(Given records)

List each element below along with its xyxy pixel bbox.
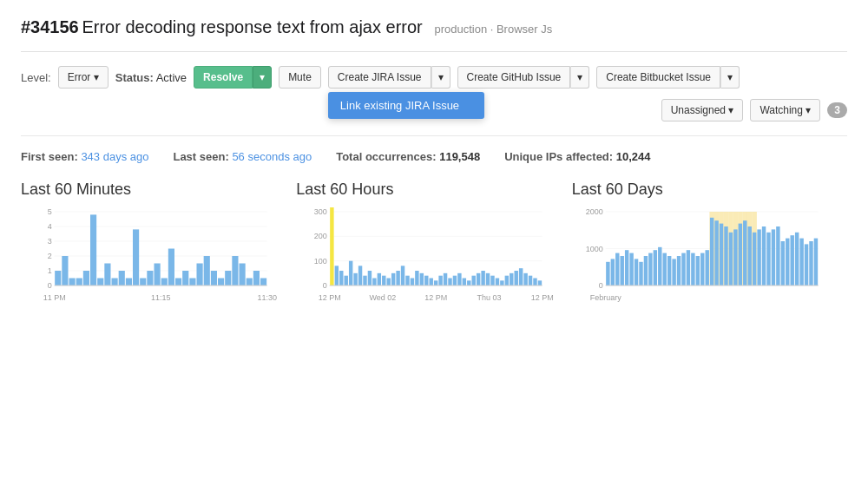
svg-rect-150 (743, 220, 746, 285)
resolve-main-button[interactable]: Resolve (194, 66, 253, 89)
svg-text:0: 0 (48, 281, 52, 290)
svg-rect-81 (457, 273, 461, 285)
svg-text:3: 3 (48, 237, 52, 246)
svg-rect-126 (629, 253, 633, 285)
svg-rect-153 (757, 229, 760, 285)
watching-button[interactable]: Watching ▾ (750, 99, 820, 121)
svg-rect-132 (658, 247, 661, 285)
svg-rect-12 (55, 271, 61, 285)
level-dropdown[interactable]: Error ▾ (58, 66, 108, 89)
chart-svg-2: 200010000February (572, 207, 830, 303)
chart-svg-0: 54321011 PM11:1511:30 (21, 207, 279, 303)
svg-rect-34 (211, 271, 217, 285)
status-label: Status: Active (115, 71, 187, 84)
svg-rect-163 (804, 244, 807, 285)
svg-rect-151 (747, 226, 751, 285)
svg-rect-154 (761, 226, 765, 285)
svg-rect-135 (672, 259, 675, 285)
svg-rect-134 (667, 256, 671, 285)
svg-rect-140 (695, 256, 699, 285)
create-bitbucket-group: Create Bitbucket Issue ▾ (596, 66, 740, 89)
svg-rect-40 (253, 271, 260, 285)
svg-rect-86 (482, 271, 485, 285)
svg-rect-85 (477, 273, 480, 285)
svg-rect-15 (76, 279, 82, 286)
svg-rect-60 (358, 266, 362, 285)
svg-rect-55 (335, 266, 339, 285)
create-github-main-button[interactable]: Create GitHub Issue (457, 66, 571, 89)
svg-rect-27 (161, 279, 168, 286)
chart-svg-1: 300200100012 PMWed 0212 PMThu 0312 PM (296, 207, 554, 303)
svg-rect-138 (686, 250, 689, 285)
watching-count-badge: 3 (827, 102, 847, 118)
svg-rect-61 (364, 276, 367, 285)
svg-rect-125 (625, 250, 628, 285)
chart-60-days: Last 60 Days200010000February (572, 180, 847, 305)
svg-rect-144 (714, 220, 718, 285)
svg-rect-63 (372, 279, 376, 286)
create-github-dropdown-button[interactable]: ▾ (570, 66, 589, 89)
svg-rect-68 (397, 271, 400, 285)
svg-rect-14 (69, 279, 75, 286)
svg-rect-66 (387, 279, 391, 286)
svg-text:11:15: 11:15 (151, 293, 171, 302)
create-jira-main-button[interactable]: Create JIRA Issue (328, 66, 431, 89)
svg-rect-70 (406, 276, 410, 285)
svg-rect-128 (639, 262, 642, 285)
svg-rect-18 (97, 279, 103, 286)
svg-rect-165 (813, 239, 817, 285)
svg-rect-148 (733, 229, 737, 285)
svg-text:5: 5 (48, 207, 52, 216)
svg-rect-58 (349, 261, 352, 285)
svg-rect-149 (738, 224, 741, 285)
svg-text:11 PM: 11 PM (43, 293, 66, 302)
svg-rect-24 (140, 279, 146, 286)
svg-rect-139 (691, 253, 694, 285)
svg-text:200: 200 (314, 232, 327, 240)
svg-rect-13 (62, 256, 68, 285)
svg-rect-82 (463, 279, 466, 286)
svg-text:1000: 1000 (585, 245, 602, 253)
svg-rect-142 (705, 250, 708, 285)
create-jira-group: Create JIRA Issue ▾ (328, 66, 450, 89)
svg-rect-74 (424, 276, 428, 285)
svg-rect-97 (534, 279, 537, 286)
svg-rect-29 (175, 279, 181, 286)
svg-text:4: 4 (48, 222, 52, 231)
level-label: Level: (21, 71, 51, 84)
create-jira-container: Create JIRA Issue ▾ Link existing JIRA I… (328, 66, 450, 89)
svg-text:300: 300 (314, 207, 327, 216)
chart-title-1: Last 60 Hours (296, 180, 554, 199)
svg-rect-38 (239, 264, 245, 286)
svg-rect-95 (524, 273, 528, 285)
svg-rect-72 (415, 271, 418, 285)
svg-rect-39 (247, 279, 253, 286)
svg-rect-69 (401, 266, 404, 285)
svg-rect-83 (467, 280, 470, 285)
svg-rect-67 (391, 273, 395, 285)
create-jira-dropdown-button[interactable]: ▾ (431, 66, 450, 89)
issue-id: #34156 (21, 17, 79, 36)
link-existing-jira-item[interactable]: Link existing JIRA Issue (328, 92, 484, 119)
create-github-group: Create GitHub Issue ▾ (457, 66, 590, 89)
svg-rect-89 (496, 279, 499, 286)
svg-rect-159 (786, 239, 789, 285)
issue-header: #34156 Error decoding response text from… (21, 17, 847, 52)
svg-rect-30 (182, 271, 188, 285)
svg-rect-122 (610, 259, 614, 285)
svg-rect-76 (434, 280, 437, 285)
svg-rect-41 (260, 279, 266, 286)
create-bitbucket-dropdown-button[interactable]: ▾ (720, 66, 740, 89)
create-bitbucket-main-button[interactable]: Create Bitbucket Issue (596, 66, 720, 89)
resolve-dropdown-button[interactable]: ▾ (253, 66, 272, 89)
svg-rect-93 (515, 271, 518, 285)
mute-button[interactable]: Mute (279, 66, 321, 89)
svg-rect-26 (154, 264, 160, 286)
svg-rect-88 (491, 276, 495, 285)
svg-rect-65 (382, 276, 385, 285)
svg-rect-23 (133, 229, 139, 285)
svg-rect-73 (420, 273, 424, 285)
unassigned-button[interactable]: Unassigned ▾ (661, 99, 744, 121)
svg-rect-92 (510, 273, 513, 285)
svg-rect-94 (519, 268, 523, 285)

(End Given records)

What the exercise asks -
Once the pictures are set aside, reproduce the records in full and exactly.

Solution -
List each element below along with its xyxy pixel bbox.
svg-rect-150 (743, 220, 746, 285)
resolve-main-button[interactable]: Resolve (194, 66, 253, 89)
svg-text:0: 0 (48, 281, 52, 290)
svg-rect-81 (457, 273, 461, 285)
svg-text:3: 3 (48, 237, 52, 246)
svg-rect-126 (629, 253, 633, 285)
svg-rect-153 (757, 229, 760, 285)
watching-button[interactable]: Watching ▾ (750, 99, 820, 121)
svg-rect-132 (658, 247, 661, 285)
svg-rect-12 (55, 271, 61, 285)
level-dropdown[interactable]: Error ▾ (58, 66, 108, 89)
chart-svg-2: 200010000February (572, 207, 830, 303)
chart-svg-0: 54321011 PM11:1511:30 (21, 207, 279, 303)
svg-rect-34 (211, 271, 217, 285)
status-label: Status: Active (115, 71, 187, 84)
svg-rect-163 (804, 244, 807, 285)
svg-rect-151 (747, 226, 751, 285)
svg-rect-154 (761, 226, 765, 285)
svg-rect-135 (672, 259, 675, 285)
svg-rect-134 (667, 256, 671, 285)
svg-rect-140 (695, 256, 699, 285)
create-bitbucket-group: Create Bitbucket Issue ▾ (596, 66, 740, 89)
svg-rect-40 (253, 271, 260, 285)
svg-rect-86 (482, 271, 485, 285)
svg-rect-85 (477, 273, 480, 285)
svg-rect-15 (76, 279, 82, 286)
svg-rect-60 (358, 266, 362, 285)
svg-rect-55 (335, 266, 339, 285)
create-github-main-button[interactable]: Create GitHub Issue (457, 66, 571, 89)
svg-rect-27 (161, 279, 168, 286)
chart-svg-1: 300200100012 PMWed 0212 PMThu 0312 PM (296, 207, 554, 303)
svg-rect-138 (686, 250, 689, 285)
watching-count-badge: 3 (827, 102, 847, 118)
svg-rect-61 (364, 276, 367, 285)
svg-rect-125 (625, 250, 628, 285)
chart-60-days: Last 60 Days200010000February (572, 180, 847, 305)
svg-rect-144 (714, 220, 718, 285)
svg-rect-63 (372, 279, 376, 286)
create-github-dropdown-button[interactable]: ▾ (570, 66, 589, 89)
svg-rect-68 (397, 271, 400, 285)
svg-rect-14 (69, 279, 75, 286)
svg-rect-66 (387, 279, 391, 286)
svg-text:11:15: 11:15 (151, 293, 171, 302)
create-jira-main-button[interactable]: Create JIRA Issue (328, 66, 431, 89)
svg-rect-70 (406, 276, 410, 285)
svg-rect-128 (639, 262, 642, 285)
svg-rect-18 (97, 279, 103, 286)
svg-rect-165 (813, 239, 817, 285)
svg-rect-148 (733, 229, 737, 285)
svg-text:5: 5 (48, 207, 52, 216)
svg-rect-58 (349, 261, 352, 285)
svg-rect-149 (738, 224, 741, 285)
svg-text:11 PM: 11 PM (43, 293, 66, 302)
svg-rect-24 (140, 279, 146, 286)
svg-rect-139 (691, 253, 694, 285)
svg-text:200: 200 (314, 232, 327, 240)
svg-rect-13 (62, 256, 68, 285)
svg-rect-82 (463, 279, 466, 286)
svg-text:1000: 1000 (585, 245, 602, 253)
svg-rect-142 (705, 250, 708, 285)
create-jira-group: Create JIRA Issue ▾ (328, 66, 450, 89)
svg-rect-74 (424, 276, 428, 285)
svg-rect-97 (534, 279, 537, 286)
svg-rect-29 (175, 279, 181, 286)
svg-text:4: 4 (48, 222, 52, 231)
level-label: Level: (21, 71, 51, 84)
create-jira-container: Create JIRA Issue ▾ Link existing JIRA I… (328, 66, 450, 89)
svg-text:300: 300 (314, 207, 327, 216)
chart-title-1: Last 60 Hours (296, 180, 554, 199)
svg-rect-38 (239, 264, 245, 286)
svg-rect-95 (524, 273, 528, 285)
svg-rect-72 (415, 271, 418, 285)
svg-rect-39 (247, 279, 253, 286)
svg-rect-69 (401, 266, 404, 285)
svg-rect-83 (467, 280, 470, 285)
svg-rect-67 (391, 273, 395, 285)
create-jira-dropdown-button[interactable]: ▾ (431, 66, 450, 89)
issue-id: #34156 (21, 17, 79, 36)
link-existing-jira-item[interactable]: Link existing JIRA Issue (328, 92, 484, 119)
create-github-group: Create GitHub Issue ▾ (457, 66, 590, 89)
svg-rect-89 (496, 279, 499, 286)
svg-rect-159 (786, 239, 789, 285)
issue-header: #34156 Error decoding response text from… (21, 17, 847, 52)
svg-rect-30 (182, 271, 188, 285)
svg-rect-122 (610, 259, 614, 285)
svg-rect-76 (434, 280, 437, 285)
svg-rect-41 (260, 279, 266, 286)
create-bitbucket-dropdown-button[interactable]: ▾ (720, 66, 740, 89)
create-bitbucket-main-button[interactable]: Create Bitbucket Issue (596, 66, 720, 89)
resolve-dropdown-button[interactable]: ▾ (253, 66, 272, 89)
svg-rect-93 (515, 271, 518, 285)
mute-button[interactable]: Mute (279, 66, 321, 89)
svg-rect-26 (154, 264, 160, 286)
svg-rect-88 (491, 276, 495, 285)
svg-rect-65 (382, 276, 385, 285)
svg-rect-23 (133, 229, 139, 285)
svg-rect-73 (420, 273, 424, 285)
unassigned-button[interactable]: Unassigned ▾ (661, 99, 744, 121)
svg-rect-92 (510, 273, 513, 285)
svg-rect-94 (519, 268, 523, 285)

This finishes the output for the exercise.